• [Data to examine]:
......
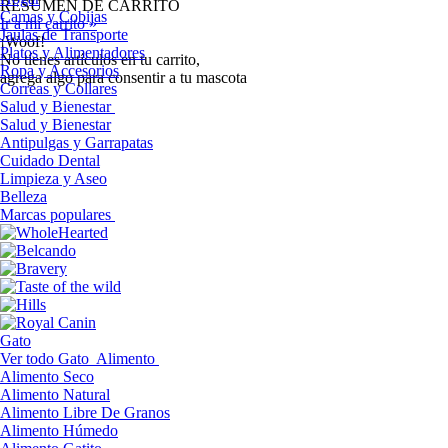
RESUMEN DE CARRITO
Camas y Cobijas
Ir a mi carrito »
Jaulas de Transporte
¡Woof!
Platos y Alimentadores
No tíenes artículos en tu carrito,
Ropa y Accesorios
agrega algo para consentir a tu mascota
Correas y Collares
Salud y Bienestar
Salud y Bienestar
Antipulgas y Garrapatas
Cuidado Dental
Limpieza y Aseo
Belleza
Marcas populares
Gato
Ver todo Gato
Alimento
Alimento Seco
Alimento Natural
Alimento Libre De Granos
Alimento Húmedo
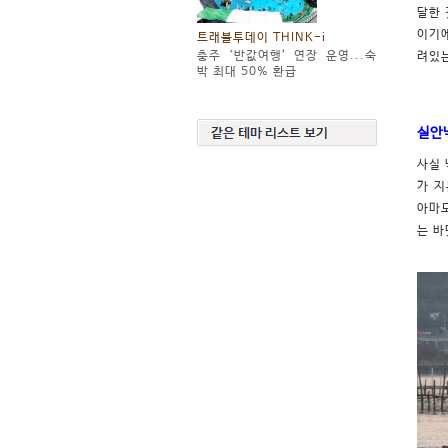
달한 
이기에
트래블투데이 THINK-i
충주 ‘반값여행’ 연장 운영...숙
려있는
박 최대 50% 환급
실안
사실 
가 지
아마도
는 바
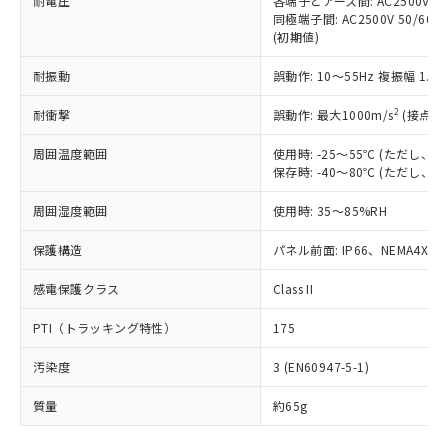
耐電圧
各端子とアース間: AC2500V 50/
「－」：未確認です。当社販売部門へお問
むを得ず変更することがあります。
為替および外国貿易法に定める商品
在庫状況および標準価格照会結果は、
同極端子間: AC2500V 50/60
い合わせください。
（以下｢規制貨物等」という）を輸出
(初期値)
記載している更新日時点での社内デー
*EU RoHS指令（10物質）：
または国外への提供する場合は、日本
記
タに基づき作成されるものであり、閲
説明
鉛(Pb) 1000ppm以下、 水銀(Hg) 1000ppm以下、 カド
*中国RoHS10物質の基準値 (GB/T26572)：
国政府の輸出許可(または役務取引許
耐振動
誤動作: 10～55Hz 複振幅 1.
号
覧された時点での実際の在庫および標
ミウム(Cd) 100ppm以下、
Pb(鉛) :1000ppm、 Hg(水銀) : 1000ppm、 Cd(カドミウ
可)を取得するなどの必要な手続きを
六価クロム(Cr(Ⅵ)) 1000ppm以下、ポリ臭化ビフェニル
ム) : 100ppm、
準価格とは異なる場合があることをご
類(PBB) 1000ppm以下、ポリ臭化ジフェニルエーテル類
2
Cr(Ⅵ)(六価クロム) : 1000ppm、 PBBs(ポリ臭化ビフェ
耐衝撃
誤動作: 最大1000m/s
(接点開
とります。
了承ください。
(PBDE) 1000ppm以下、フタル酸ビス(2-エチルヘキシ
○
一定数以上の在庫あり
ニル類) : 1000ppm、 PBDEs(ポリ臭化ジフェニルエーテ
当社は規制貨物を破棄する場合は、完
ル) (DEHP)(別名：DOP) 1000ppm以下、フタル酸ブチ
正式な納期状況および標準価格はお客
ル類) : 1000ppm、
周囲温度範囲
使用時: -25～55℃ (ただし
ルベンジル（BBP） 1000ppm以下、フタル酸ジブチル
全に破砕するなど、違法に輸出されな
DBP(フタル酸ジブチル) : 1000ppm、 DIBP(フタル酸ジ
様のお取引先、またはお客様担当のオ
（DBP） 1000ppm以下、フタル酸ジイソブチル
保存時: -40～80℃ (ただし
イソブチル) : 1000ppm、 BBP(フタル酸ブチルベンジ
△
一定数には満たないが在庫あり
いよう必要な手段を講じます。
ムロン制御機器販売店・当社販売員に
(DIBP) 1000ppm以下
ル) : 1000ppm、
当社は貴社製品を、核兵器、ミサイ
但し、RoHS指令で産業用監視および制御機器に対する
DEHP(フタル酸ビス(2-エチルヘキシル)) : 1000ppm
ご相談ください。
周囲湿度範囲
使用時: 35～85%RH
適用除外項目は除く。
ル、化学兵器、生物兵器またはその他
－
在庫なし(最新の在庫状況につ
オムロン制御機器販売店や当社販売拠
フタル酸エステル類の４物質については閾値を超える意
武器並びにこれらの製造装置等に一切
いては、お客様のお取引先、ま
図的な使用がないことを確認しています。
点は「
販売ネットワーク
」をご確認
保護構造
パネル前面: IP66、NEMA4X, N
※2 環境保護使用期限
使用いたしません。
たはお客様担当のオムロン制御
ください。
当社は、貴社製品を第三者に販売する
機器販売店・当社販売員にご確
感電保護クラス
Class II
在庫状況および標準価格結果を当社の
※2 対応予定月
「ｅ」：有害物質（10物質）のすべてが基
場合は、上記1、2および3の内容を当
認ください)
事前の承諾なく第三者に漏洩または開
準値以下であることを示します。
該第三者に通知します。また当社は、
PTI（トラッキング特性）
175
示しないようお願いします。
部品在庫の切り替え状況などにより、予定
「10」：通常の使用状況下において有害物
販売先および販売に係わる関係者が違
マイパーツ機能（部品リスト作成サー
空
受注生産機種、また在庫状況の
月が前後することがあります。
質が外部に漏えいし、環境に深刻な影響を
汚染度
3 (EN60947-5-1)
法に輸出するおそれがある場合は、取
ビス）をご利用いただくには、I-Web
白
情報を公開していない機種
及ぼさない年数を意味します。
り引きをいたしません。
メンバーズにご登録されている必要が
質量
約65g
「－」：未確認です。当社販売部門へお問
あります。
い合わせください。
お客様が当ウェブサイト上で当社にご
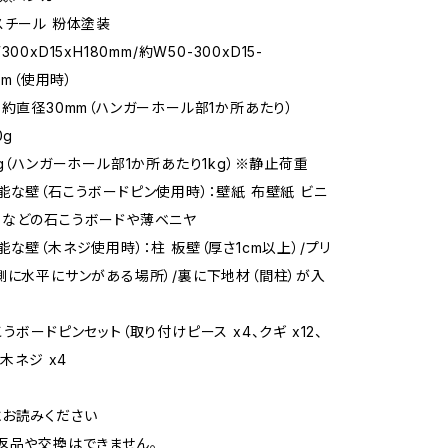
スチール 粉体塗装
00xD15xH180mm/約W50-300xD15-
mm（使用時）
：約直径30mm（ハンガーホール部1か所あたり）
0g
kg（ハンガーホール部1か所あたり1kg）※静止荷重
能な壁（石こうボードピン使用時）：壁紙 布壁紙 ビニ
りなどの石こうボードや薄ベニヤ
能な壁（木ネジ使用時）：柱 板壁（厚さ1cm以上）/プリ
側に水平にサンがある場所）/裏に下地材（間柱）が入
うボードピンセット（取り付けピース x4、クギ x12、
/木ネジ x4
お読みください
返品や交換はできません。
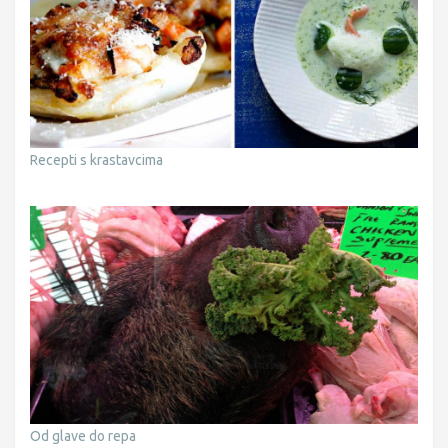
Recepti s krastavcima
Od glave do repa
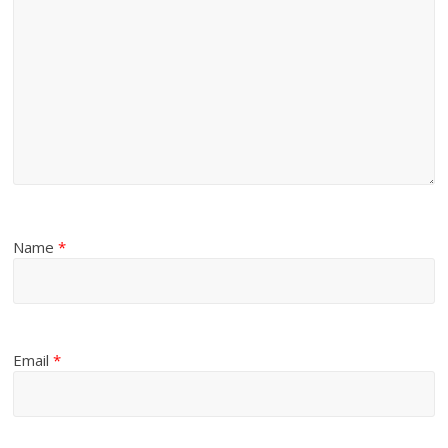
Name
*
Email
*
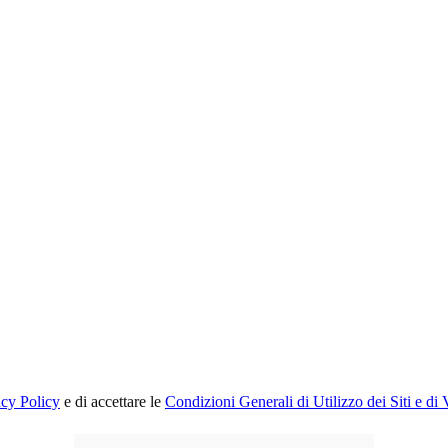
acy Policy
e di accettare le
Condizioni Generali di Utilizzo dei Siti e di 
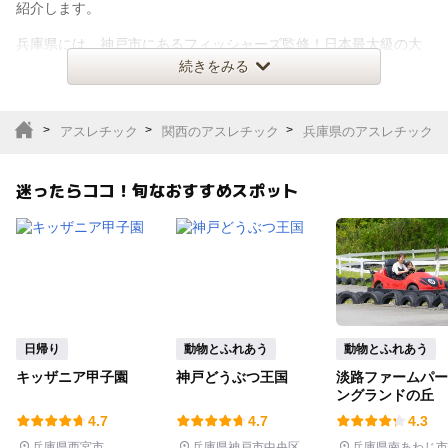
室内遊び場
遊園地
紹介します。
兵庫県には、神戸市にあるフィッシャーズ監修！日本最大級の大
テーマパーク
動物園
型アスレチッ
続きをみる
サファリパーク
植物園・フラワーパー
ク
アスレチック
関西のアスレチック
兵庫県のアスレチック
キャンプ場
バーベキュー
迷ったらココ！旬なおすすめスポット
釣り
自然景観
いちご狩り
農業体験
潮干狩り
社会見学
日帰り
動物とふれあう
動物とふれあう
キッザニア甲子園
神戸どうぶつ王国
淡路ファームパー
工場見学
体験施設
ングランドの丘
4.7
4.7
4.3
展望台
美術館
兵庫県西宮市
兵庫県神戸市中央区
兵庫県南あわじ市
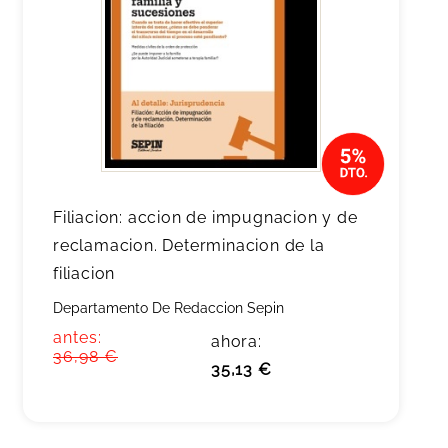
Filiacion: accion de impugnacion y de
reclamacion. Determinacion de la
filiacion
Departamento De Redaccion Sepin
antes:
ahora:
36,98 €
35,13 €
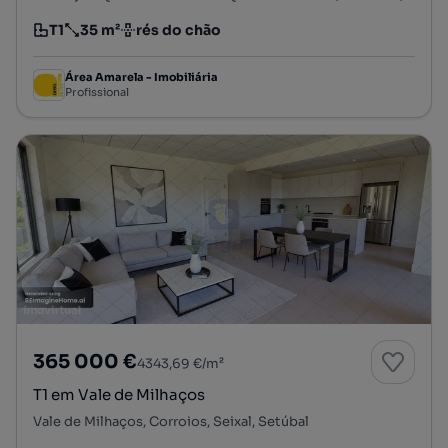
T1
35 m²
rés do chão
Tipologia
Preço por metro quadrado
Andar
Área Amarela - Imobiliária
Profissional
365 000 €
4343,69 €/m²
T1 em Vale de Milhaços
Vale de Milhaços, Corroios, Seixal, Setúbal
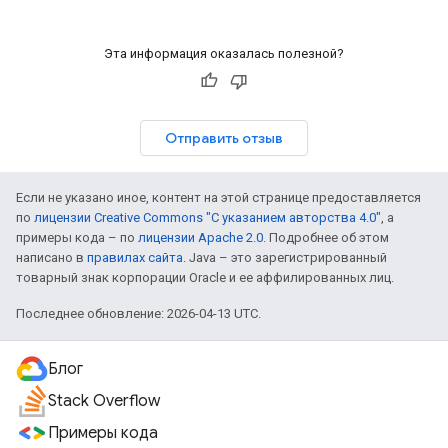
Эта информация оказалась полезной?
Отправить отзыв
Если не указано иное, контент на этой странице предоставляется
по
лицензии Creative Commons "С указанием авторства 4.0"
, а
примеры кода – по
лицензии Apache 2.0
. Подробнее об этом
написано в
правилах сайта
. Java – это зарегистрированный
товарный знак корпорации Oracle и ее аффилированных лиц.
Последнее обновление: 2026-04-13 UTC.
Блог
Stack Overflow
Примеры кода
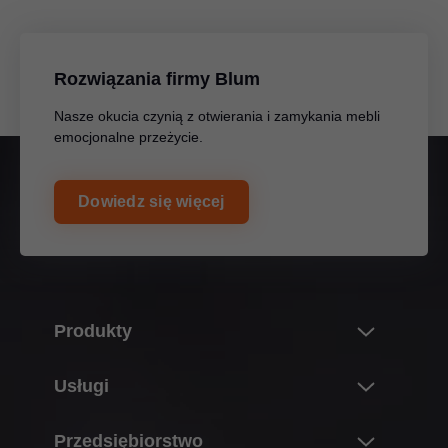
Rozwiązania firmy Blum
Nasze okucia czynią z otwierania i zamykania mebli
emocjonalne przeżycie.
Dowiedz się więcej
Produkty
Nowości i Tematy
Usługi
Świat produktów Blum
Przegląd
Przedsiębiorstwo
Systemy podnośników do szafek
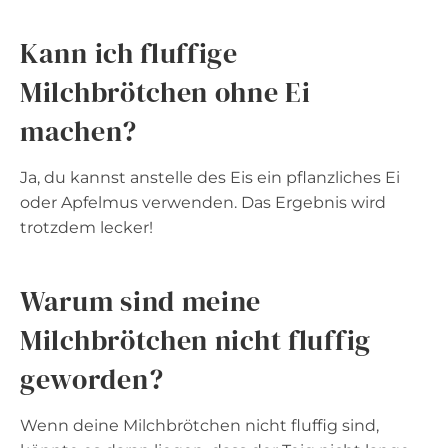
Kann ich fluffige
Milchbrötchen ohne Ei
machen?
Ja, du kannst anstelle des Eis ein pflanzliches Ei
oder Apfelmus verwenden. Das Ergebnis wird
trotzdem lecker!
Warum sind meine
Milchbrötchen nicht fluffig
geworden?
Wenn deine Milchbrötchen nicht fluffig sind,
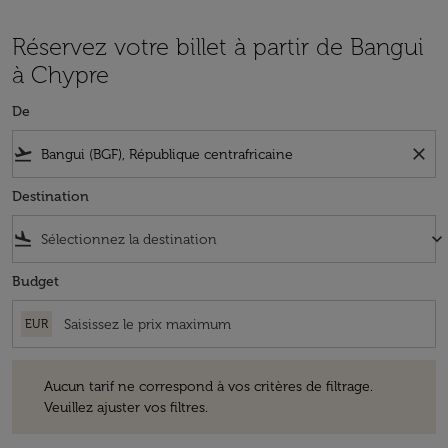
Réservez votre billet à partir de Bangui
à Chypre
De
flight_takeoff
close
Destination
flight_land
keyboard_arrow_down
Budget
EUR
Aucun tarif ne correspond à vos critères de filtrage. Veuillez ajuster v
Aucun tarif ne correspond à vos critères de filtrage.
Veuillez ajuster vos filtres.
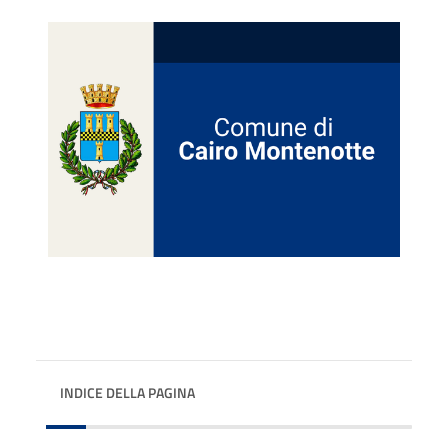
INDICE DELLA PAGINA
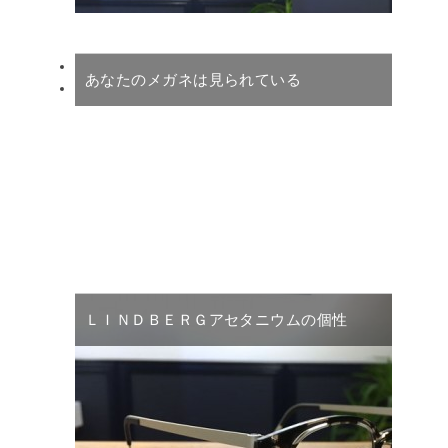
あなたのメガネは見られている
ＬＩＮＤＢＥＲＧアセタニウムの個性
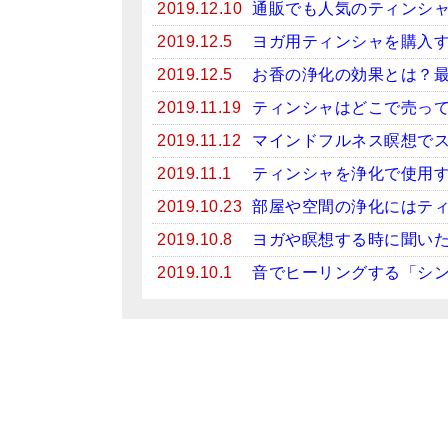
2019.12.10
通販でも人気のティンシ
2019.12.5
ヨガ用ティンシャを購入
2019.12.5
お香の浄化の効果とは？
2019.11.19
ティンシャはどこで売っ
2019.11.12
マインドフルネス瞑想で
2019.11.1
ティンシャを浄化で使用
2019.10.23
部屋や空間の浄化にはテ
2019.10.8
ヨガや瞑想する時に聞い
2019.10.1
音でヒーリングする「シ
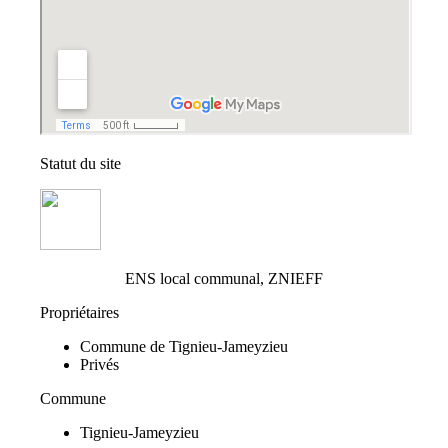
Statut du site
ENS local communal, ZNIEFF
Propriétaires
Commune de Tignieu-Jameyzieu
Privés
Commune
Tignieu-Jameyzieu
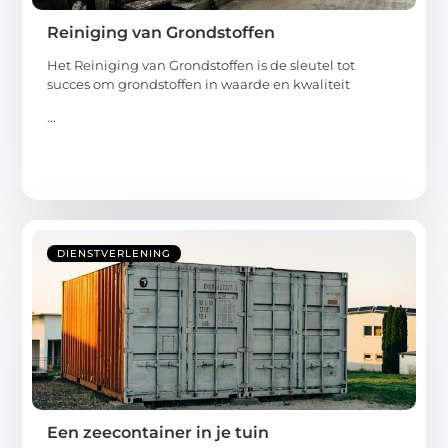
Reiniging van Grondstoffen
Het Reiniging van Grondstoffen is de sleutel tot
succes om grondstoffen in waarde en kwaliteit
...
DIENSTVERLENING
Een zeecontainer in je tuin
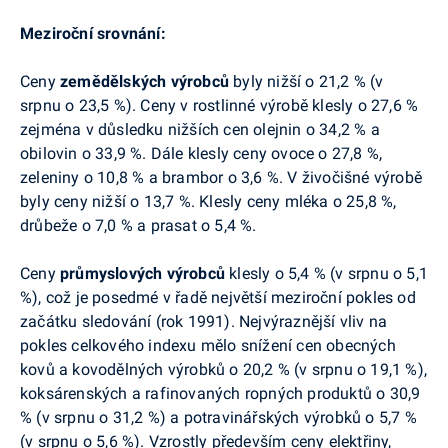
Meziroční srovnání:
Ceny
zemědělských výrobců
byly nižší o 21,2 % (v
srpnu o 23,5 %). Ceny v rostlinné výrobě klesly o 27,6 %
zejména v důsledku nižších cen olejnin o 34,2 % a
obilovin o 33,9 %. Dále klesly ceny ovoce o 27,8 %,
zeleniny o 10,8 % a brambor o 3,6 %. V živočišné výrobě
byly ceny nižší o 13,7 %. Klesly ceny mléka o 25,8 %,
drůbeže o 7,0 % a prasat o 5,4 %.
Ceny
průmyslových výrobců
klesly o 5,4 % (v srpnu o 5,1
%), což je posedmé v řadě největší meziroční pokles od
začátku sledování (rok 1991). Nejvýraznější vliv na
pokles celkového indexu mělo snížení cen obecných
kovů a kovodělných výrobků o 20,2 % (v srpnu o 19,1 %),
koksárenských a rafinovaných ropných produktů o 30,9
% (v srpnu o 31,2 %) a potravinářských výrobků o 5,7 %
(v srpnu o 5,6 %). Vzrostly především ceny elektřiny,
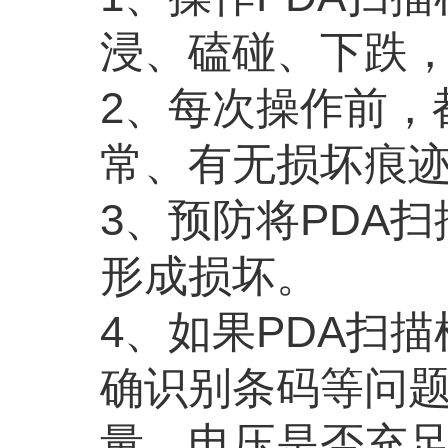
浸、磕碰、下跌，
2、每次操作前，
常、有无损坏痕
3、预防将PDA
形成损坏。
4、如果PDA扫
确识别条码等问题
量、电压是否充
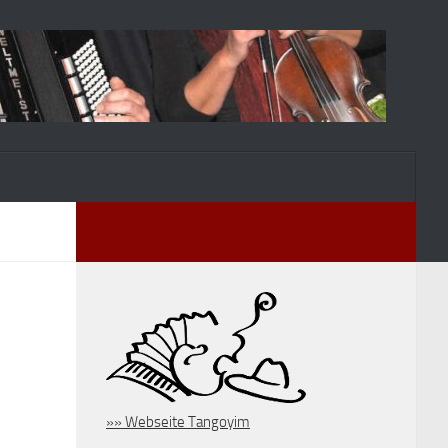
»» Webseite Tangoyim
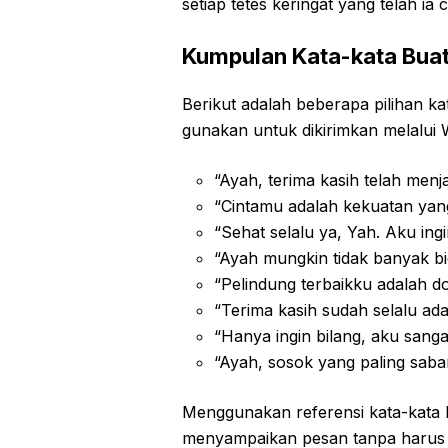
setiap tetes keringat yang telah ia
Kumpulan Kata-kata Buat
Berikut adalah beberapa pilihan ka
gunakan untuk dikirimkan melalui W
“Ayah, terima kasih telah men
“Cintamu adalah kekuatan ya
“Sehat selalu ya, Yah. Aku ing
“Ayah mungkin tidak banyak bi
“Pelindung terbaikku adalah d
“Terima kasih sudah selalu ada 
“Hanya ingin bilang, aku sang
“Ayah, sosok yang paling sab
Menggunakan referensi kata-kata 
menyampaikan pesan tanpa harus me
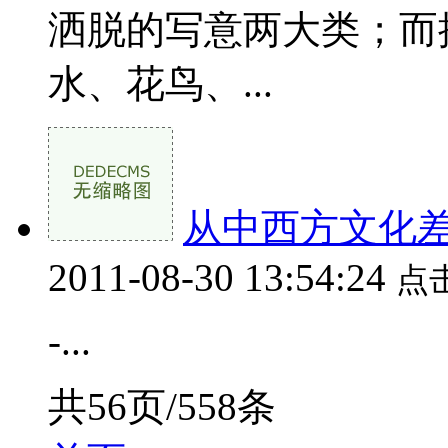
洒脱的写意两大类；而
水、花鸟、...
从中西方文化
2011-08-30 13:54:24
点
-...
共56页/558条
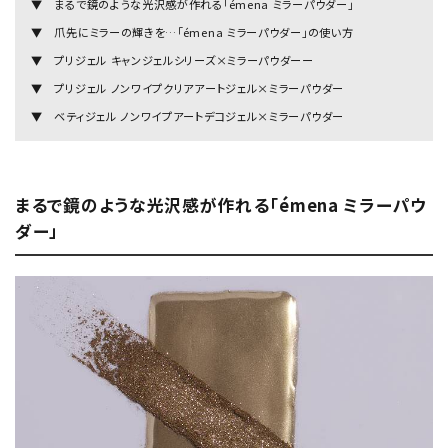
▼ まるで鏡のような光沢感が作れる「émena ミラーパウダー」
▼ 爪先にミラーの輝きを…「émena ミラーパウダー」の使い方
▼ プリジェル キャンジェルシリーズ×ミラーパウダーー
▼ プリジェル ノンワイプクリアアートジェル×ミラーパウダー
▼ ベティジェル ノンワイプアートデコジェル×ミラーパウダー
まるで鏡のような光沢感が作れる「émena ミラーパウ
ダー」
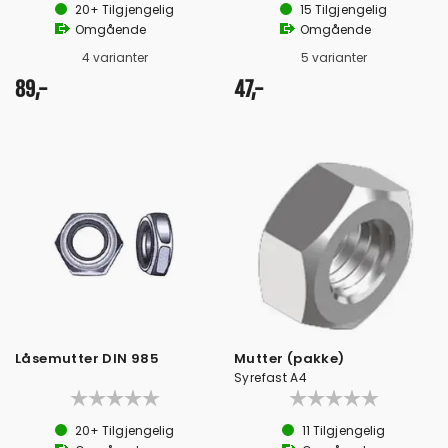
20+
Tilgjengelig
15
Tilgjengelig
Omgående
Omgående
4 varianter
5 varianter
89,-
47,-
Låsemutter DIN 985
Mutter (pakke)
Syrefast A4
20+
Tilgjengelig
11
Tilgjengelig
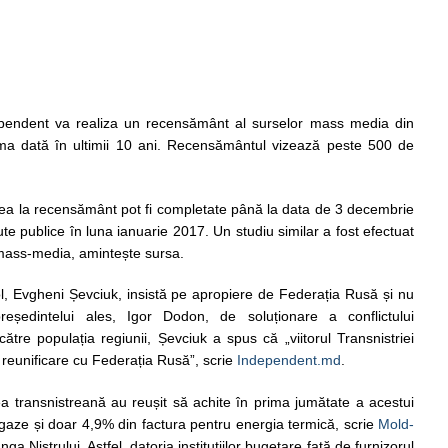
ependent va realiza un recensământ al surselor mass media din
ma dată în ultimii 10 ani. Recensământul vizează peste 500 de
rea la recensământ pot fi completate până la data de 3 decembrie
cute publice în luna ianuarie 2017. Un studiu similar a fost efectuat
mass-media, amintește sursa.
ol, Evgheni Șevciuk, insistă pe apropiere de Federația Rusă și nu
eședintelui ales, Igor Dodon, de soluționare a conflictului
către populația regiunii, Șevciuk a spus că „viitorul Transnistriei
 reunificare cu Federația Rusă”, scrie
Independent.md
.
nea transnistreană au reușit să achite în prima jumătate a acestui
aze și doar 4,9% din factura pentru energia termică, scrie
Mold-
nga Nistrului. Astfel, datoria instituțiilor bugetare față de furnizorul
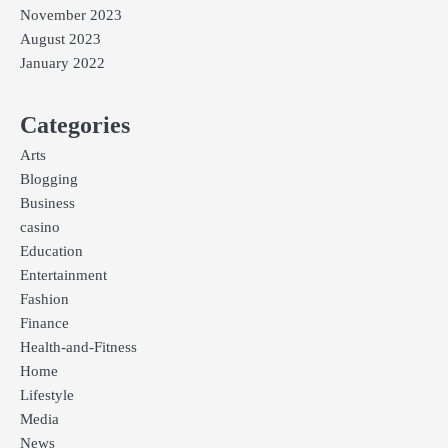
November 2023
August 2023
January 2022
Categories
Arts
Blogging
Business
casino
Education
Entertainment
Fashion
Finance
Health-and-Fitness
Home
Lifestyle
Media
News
......
• [Problem]: "tarif" is the string to look for; please copy every line of the records above where it appears.

• [Solution for this problem]:
Aucun tarif ne correspond à vos critères de filtrage. Veuillez ajuster v
Aucun tarif ne correspond à vos critères de filtrage.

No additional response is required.